In the Shenkin article, it was proposed that a law be passed to require that a “complete and unexpurgated copy of all medical records, both inpatient and outpatient, be issued routinely and automatically to patients as soon as the services provided are received.” They do a great job of covering every known objection, “firstly” through “ninthly.”

My favorite is of the fear of “poor quality review” by peers and patients. They said that in 1973, it is “safer for them (physicians) to measure adequacy by academic degrees achieved than by competence demonstrated.”

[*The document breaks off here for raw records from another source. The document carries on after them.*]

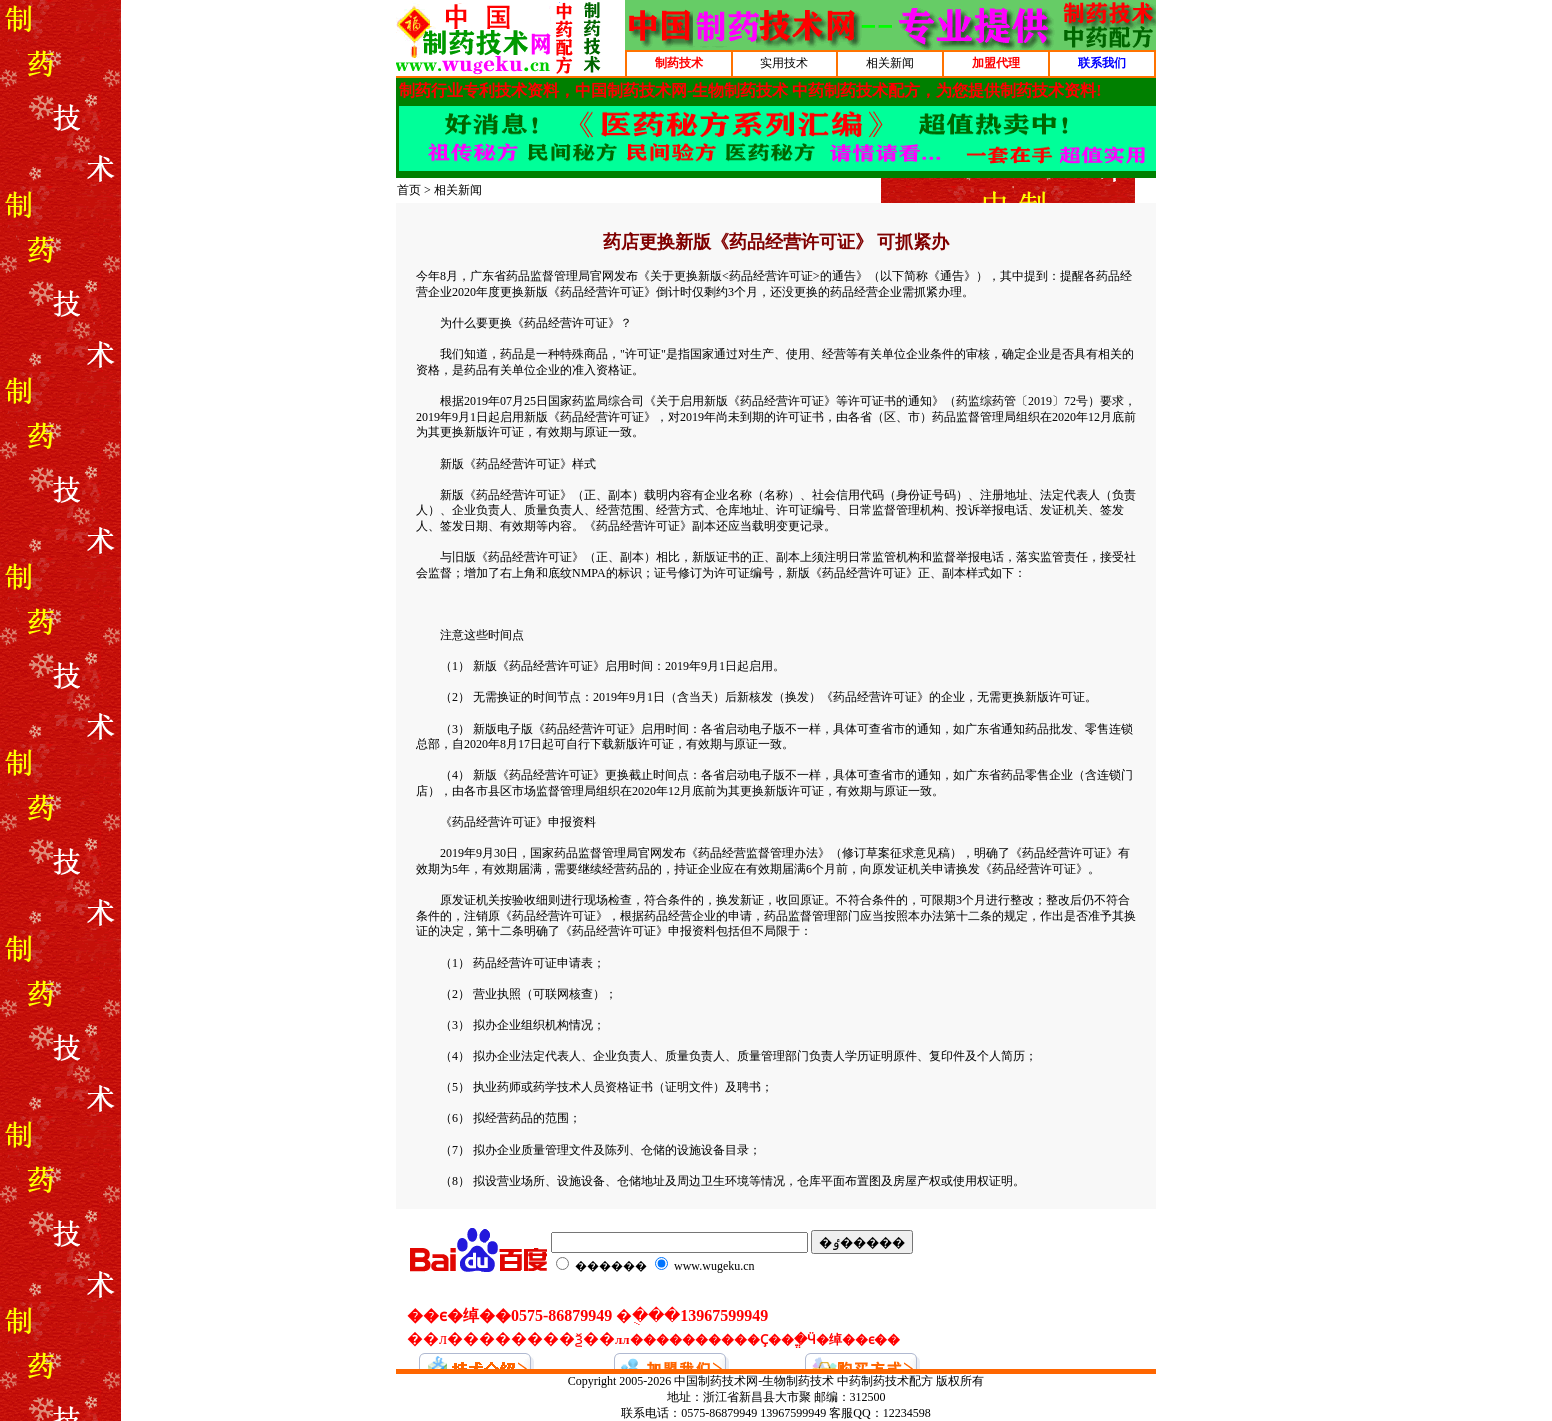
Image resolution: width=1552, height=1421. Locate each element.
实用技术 (784, 63)
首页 (409, 190)
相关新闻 (890, 63)
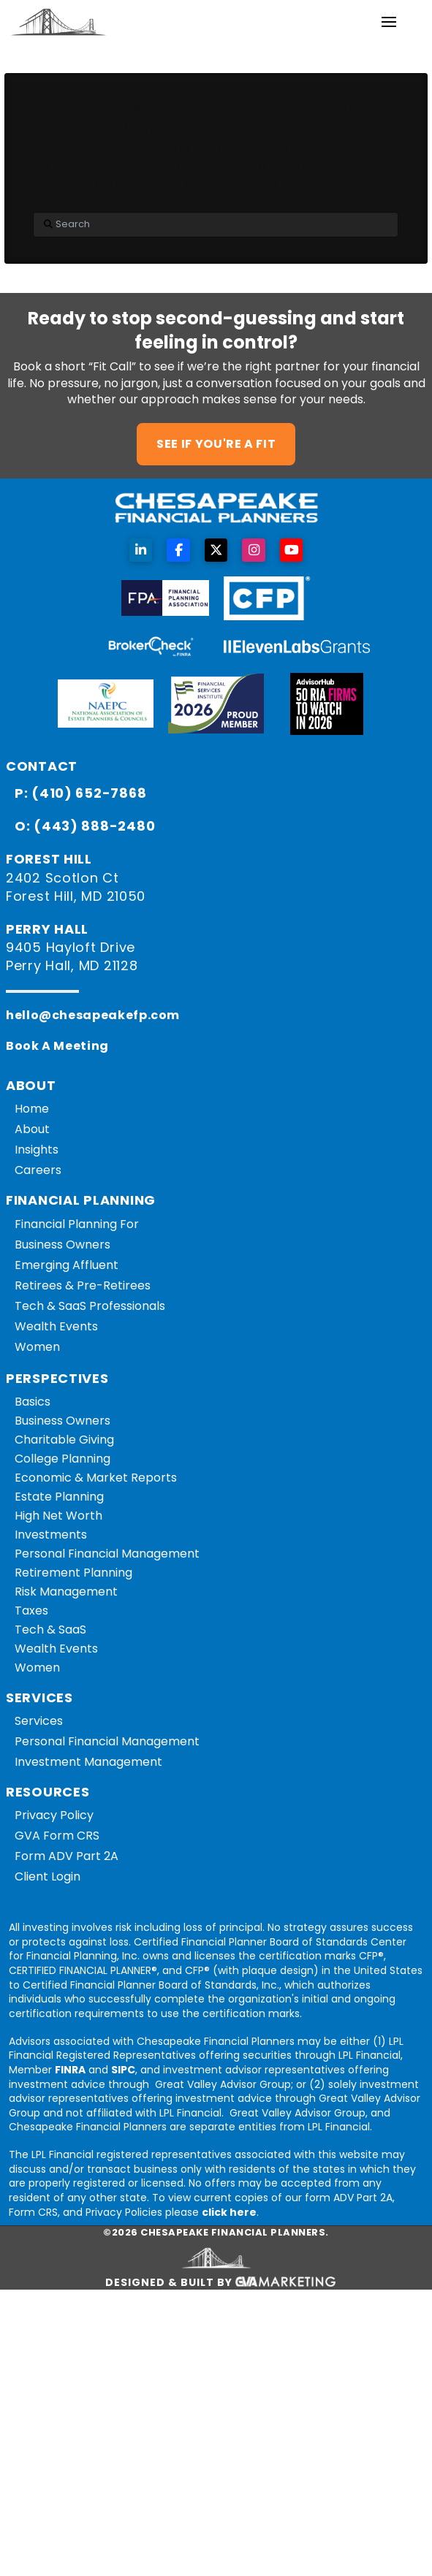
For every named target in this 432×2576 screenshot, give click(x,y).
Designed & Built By (220, 2283)
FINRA (70, 2069)
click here (229, 2212)
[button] (389, 22)
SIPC (123, 2069)
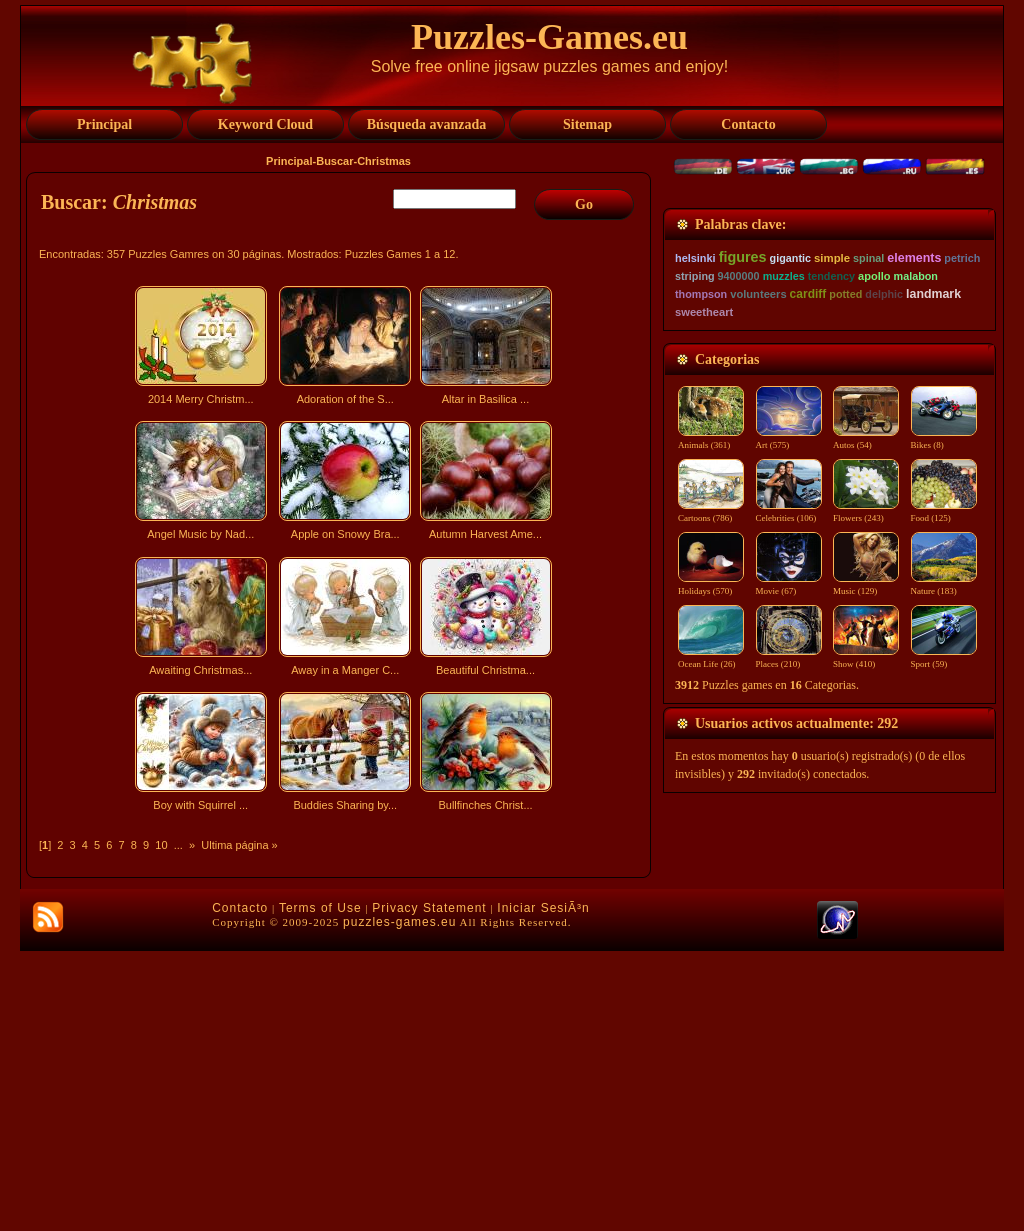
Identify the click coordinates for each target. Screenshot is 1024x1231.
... (178, 845)
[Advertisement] (341, 994)
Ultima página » (239, 845)
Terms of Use (320, 1188)
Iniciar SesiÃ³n (543, 1188)
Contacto (240, 1188)
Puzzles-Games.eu (549, 37)
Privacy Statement (429, 1188)
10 (161, 845)
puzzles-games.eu (399, 1202)
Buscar (334, 161)
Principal (289, 161)
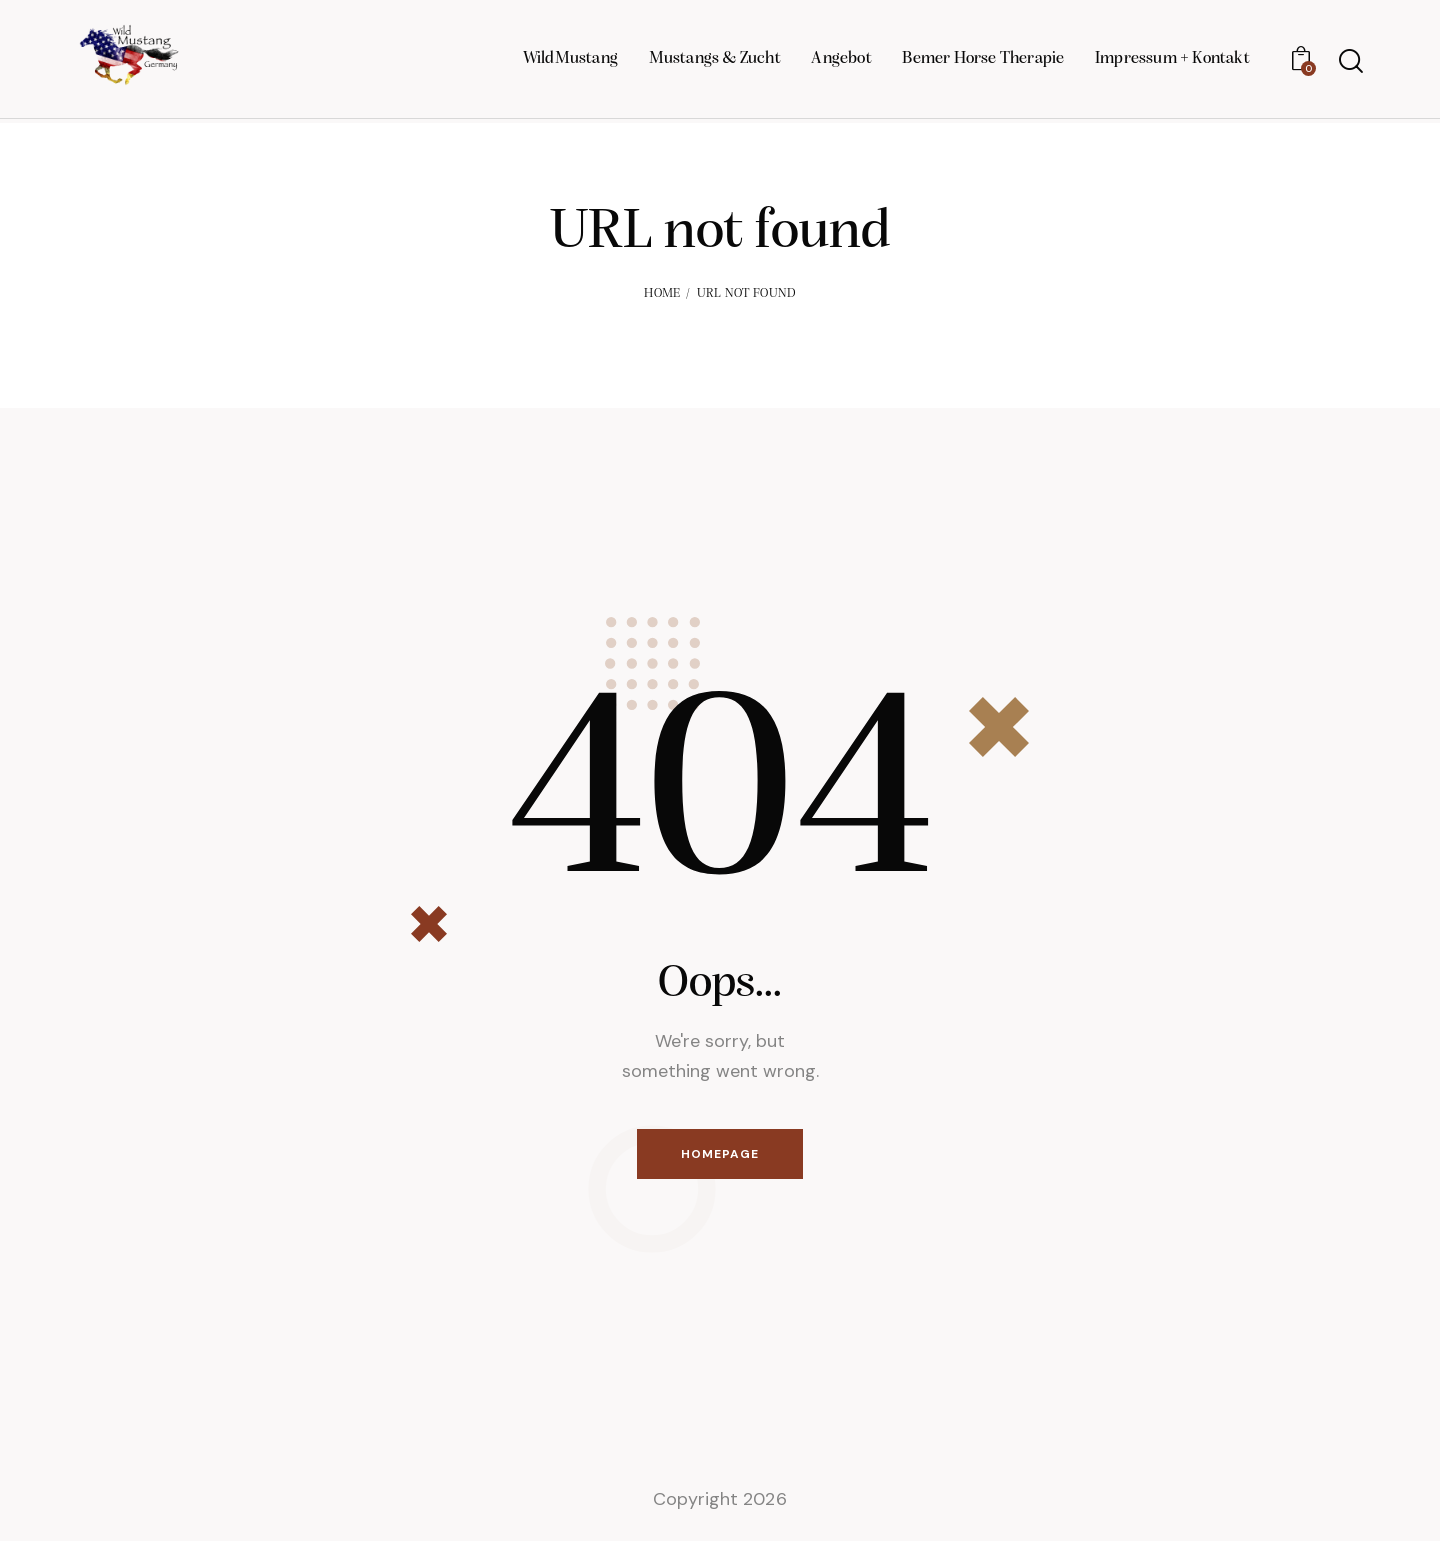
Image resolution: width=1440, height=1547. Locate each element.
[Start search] (1351, 64)
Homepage (720, 1156)
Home (662, 293)
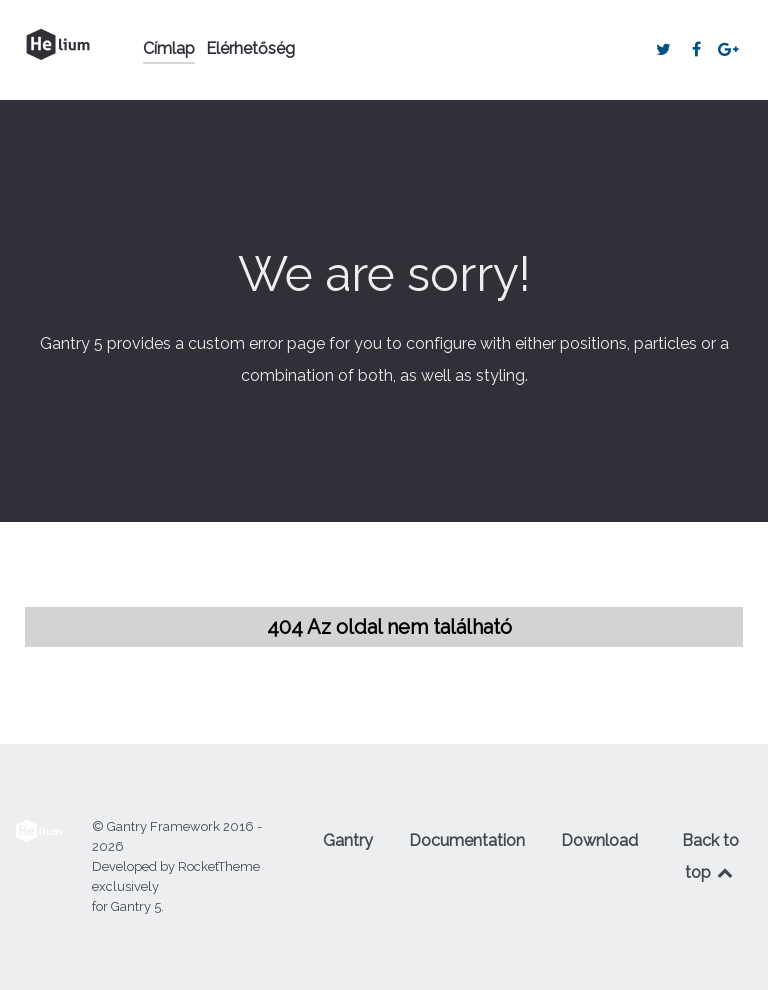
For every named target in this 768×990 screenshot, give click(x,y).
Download (599, 840)
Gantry (348, 840)
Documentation (467, 840)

The great thing I have learned pretty solidly from so many people by 2009 is that the medical community has so much support from patients and families – they want them to be great, they will only help. One patient said this at a recent continuing education course to room of us: “Can I just say thank you for paying attention in medical school, you are in my thoughts, you have my full gratitude.”

Let’s please remember these words to keep the conversation about ending secrecy an easy one, not a hard one. And, carry these two articles in our back pockets at all times.

*The American Medical Association has since reversed its stance on discriminating against gay, lesbian, bisexual, and transgender physicians and patients.